Capture Canvas and WebGL output as video using websockets

About a month ago I got the request to create a video from one of the WebGL demos on this site (the rotating earth cube, showing population density). So, of course, I said yes, but creating high quality output of this animation wasn't as easy as I thought. I looked at a couple of screen recording tools, but none were available for Mac that were free, offered a good resolution and high enough frame rate. To be honest, I didn't really look that long since I thought it a good opportunity to see how I could get the content of just the single canvas/webgl element and export it to a movie.

So basically, after some looking around, I came across this link where someone used websockets to export the content of the canvas and save these captures individually. Finally at the server side we can use ffmpeg to convert these captures to a movie. This looked like an interesting approach, so I did pretty much the same thing. I, however, used a simple vert.x backend for the websocket server.

In this short article I'll walk you through the required steps and code, so you can easily set this up yourself.

Creating the client javascript code

The first thing we'll look at is the required code on the client side. The first thing we need to do here is set up a websocket:

 var ws = new WebSocket("ws://localhost:8889/");
    var frame = 0;
    var isOpen = false;
    ws.onopen = function(e) {
        console.log('opening');
        isOpen = true;
    };
    ws.onclose = function(e) {
        console.log('closing');
        console.log(e);
        isOpen = false;
    };
    ws.onerror = function(e) {
        console.log('error');
        console.log(e);
    }

Note that not all the functions need to be defined, it's just easier to spot issues when thing to wrong. Basically what this piece of code does, is that it opens up a websocket connection to "ws://localhost:8889" where our websocket server will be listening. If the connection is successful we set the isOpen to true. Note that we also define a "frame" variable here. This variable is used to keep track of the number of frame we sent and is used on the server side to ensure a correct sequence in the final movie. This piece of code goes at the top of our file and is executed before the rest of the javascript.
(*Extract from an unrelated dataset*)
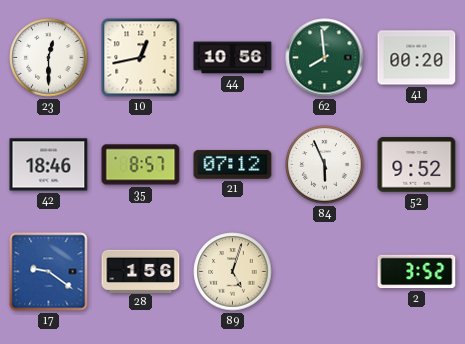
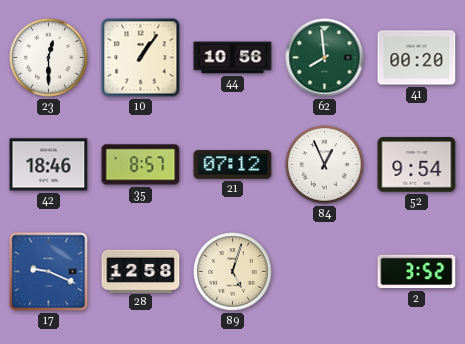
10: 12:43 -> 1:06
84: 5:56 -> 12:56
52: 9:52 -> 9:54
17: 9:21 -> 9:19
28: 1:56 -> 12:58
When you create animations, you usually have a render loop. The render loop for this example looked like this:

   // render the scene
    function render() {
        var timer = Date.now() * 0.0001;
 
        camera.position.x = (Math.cos( timer ) *  1800);
        camera.position.z = (Math.sin( timer ) *  1800) ;
        camera.lookAt( scene.position );
 
        light.position = camera.position;
        light.lookAt(scene.position);
 
       renderer.render( scene, camera );
       requestAnimationFrame( render );
    }

Nothing to special. We just position the camera, move some lights around and render the scene. Furthermore we use requestAnimationFrame here to let the browser keep track of when to render the next frame. Even though we shouldn't do too much in this rendering loop, I've added to code to send the data to the websocket server in this function. A better approach would have been by using webworkers to send the frame asynchronously, but this approach worked well enough.

    function render() {
 
        renderer.render( scene, camera );
        sendToServer();
 
        requestAnimationFrame( render );
 
    }
    function sendToServer() {
        var asString = renderer.domElement.toDataURL();
 
         if (isOpen) {
             frame++;
              ws.send(str2ab(frame+asString));
         }
    }
 
    function str2ab(str) {
        var buf = new ArrayBuffer(str.length);
        var bufView = new Uint8Array(buf);
        for (var i=0, strLen=str.length; i<strLen; i++) {
            bufView[i] = str.charCodeAt(i);
        }
        return buf;
    }

This piece of code uses the toDataURL() function to get the data from the canvas element, next it converts it to a bytearray so we can easily send it as a binary websockets message. Making it binary is a bit of overkill for this example I guess, but this was the approach I had the best result with. And this is it for the websockets client part. One last important thing to note here, is that you should make sure you cal the "sendToServer" after the canvas is rendered. This might seem obvious, but costed me a lot of time bug hunting. I assumed that it wouldn't matter if I added it before or after, since there is always something rendered on the canvas, and thus available to be sent to the server. Well... this isn't the case. The canvas is apparently cleared at the beginning of the render loop, which caused a lot of black screens to be sent to the server.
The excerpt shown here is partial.